WHAT YOU HAVE TO DO:
Among the entries, how many lines hold the word "letzten"? Respond with that number only.

INFORMATION GIVEN:
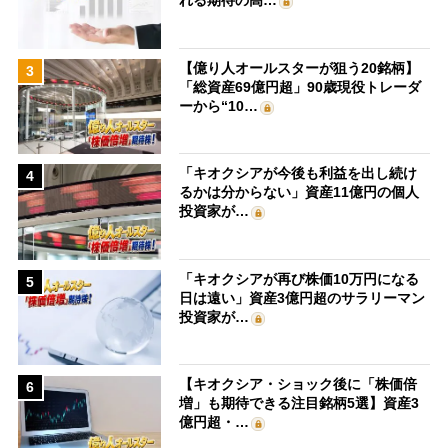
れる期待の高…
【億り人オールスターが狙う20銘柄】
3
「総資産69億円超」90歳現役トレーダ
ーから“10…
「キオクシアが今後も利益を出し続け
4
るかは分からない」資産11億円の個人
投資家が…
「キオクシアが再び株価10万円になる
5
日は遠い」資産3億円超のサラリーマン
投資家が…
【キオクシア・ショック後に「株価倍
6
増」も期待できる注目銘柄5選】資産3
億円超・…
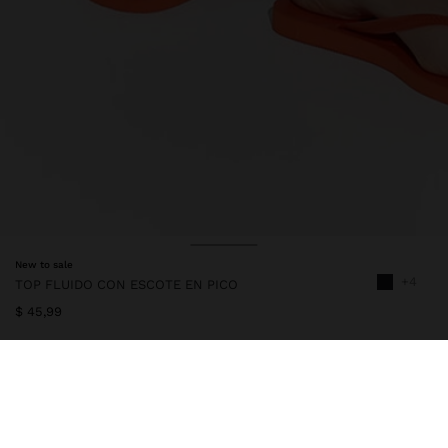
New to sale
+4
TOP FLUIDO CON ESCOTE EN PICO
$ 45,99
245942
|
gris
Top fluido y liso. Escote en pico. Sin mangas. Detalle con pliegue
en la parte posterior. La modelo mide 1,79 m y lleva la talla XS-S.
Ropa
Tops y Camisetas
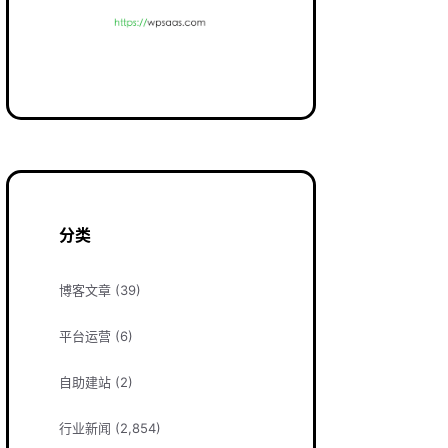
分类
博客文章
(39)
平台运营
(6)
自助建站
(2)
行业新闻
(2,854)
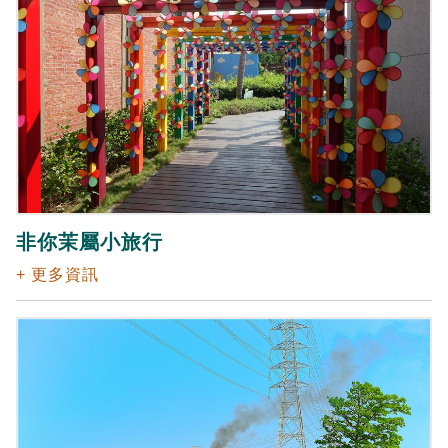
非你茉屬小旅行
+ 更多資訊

---

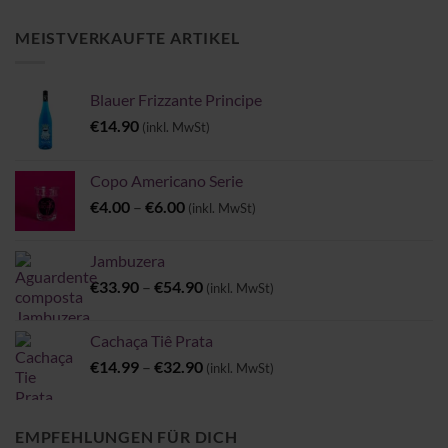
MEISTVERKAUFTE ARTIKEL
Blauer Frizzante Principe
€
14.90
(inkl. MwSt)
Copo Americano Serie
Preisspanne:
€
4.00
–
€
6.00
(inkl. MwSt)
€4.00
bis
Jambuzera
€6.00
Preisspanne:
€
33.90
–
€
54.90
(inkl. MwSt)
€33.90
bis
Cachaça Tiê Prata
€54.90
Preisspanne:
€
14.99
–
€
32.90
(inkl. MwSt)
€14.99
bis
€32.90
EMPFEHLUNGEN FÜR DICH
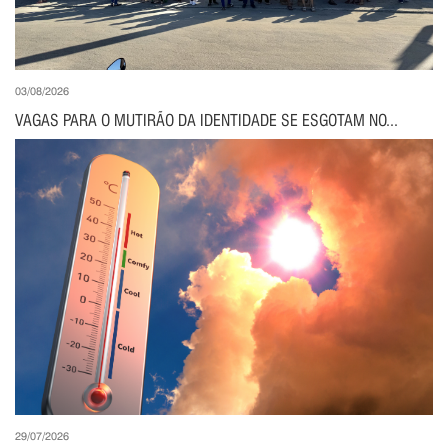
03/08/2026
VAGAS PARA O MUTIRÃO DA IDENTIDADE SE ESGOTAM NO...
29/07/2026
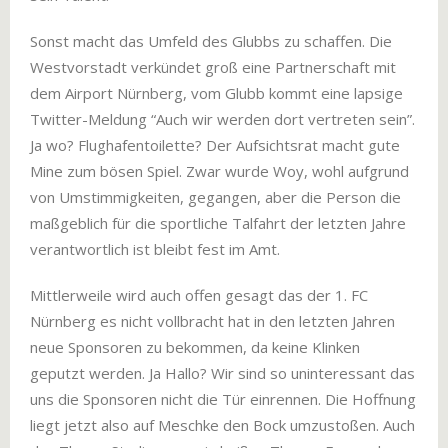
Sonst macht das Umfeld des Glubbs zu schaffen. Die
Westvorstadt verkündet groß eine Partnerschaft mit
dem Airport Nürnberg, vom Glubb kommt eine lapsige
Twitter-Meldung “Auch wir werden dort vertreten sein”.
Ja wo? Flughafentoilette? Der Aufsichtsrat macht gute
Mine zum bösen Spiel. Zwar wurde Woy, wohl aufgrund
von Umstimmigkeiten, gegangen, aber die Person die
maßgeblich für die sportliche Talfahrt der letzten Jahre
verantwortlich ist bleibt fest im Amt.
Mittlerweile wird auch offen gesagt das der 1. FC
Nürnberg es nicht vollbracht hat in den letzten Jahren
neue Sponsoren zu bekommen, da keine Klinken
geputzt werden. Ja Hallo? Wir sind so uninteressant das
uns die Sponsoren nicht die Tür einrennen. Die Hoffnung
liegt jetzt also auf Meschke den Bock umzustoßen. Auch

RESPONSE BOX:
2